* _DATA TO USE_

#####

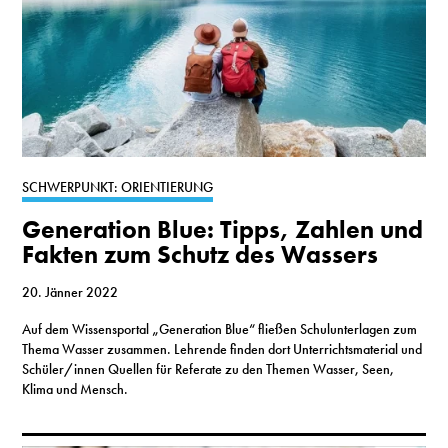
SCHWERPUNKT: ORIENTIERUNG
Generation Blue: Tipps, Zahlen und
Fakten zum Schutz des Wassers
20. Jänner 2022
Auf dem Wissensportal „Generation Blue“ fließen Schulunterlagen zum
Thema Wasser zusammen. Lehrende finden dort Unterrichtsmaterial und
Schüler/innen Quellen für Referate zu den Themen Wasser, Seen,
Klima und Mensch.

#####

* _WHAT IS EXPECTED_
Show all lines in the preceding material that have "Generation" in them.

* _ANSWER BELOW_
Generation Blue: Tipps, Zahlen und
Auf dem Wissensportal „Generation Blue“ fließen Schulunterlagen zum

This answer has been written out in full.